• TASK REQUIREMENTS: Once the line with "Le RK3288 Android" is found in the entries below, repeat it and each following line exactly, up to and including the line with "2GB/4GB (facultatif, défaut 2GB)". Add no other lines.

• DATA FOR THE TASK:

________________

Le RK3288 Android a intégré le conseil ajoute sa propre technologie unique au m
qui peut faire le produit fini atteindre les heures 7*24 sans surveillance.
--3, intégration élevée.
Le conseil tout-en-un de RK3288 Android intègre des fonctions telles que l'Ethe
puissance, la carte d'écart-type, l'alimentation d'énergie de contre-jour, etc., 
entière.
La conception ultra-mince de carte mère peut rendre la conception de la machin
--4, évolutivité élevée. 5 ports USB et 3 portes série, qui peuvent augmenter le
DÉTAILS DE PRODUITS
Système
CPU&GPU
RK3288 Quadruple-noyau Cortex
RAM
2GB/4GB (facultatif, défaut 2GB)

________________

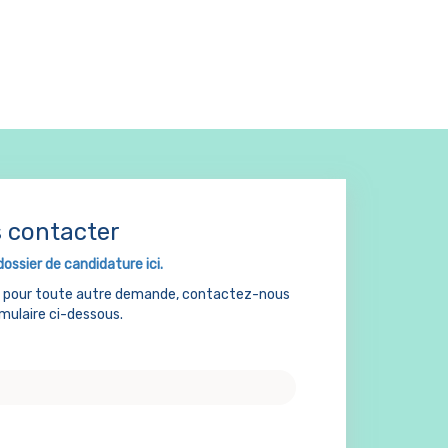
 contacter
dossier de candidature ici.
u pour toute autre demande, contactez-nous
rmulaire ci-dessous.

________________

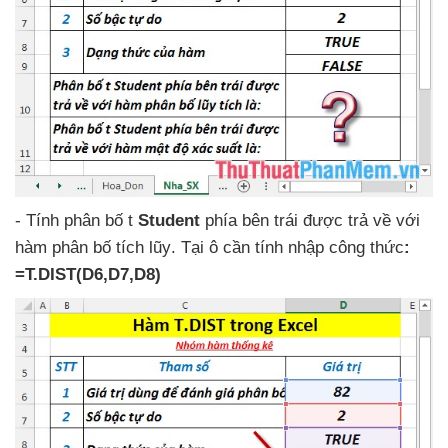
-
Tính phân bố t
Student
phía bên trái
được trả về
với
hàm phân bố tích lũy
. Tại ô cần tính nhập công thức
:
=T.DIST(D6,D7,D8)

________________

• TASK SOLUTION:
Le RK3288 Android a intégré le conseil ajoute sa propre technologie unique au m
qui peut faire le produit fini atteindre les heures 7*24 sans surveillance.
--3, intégration élevée.
Le conseil tout-en-un de RK3288 Android intègre des fonctions telles que l'Ethe
puissance, la carte d'écart-type, l'alimentation d'énergie de contre-jour, etc., 
entière.
La conception ultra-mince de carte mère peut rendre la conception de la machin
--4, évolutivité élevée. 5 ports USB et 3 portes série, qui peuvent augmenter le
DÉTAILS DE PRODUITS
Système
CPU&GPU
RK3288 Quadruple-noyau Cortex
RAM
2GB/4GB (facultatif, défaut 2GB)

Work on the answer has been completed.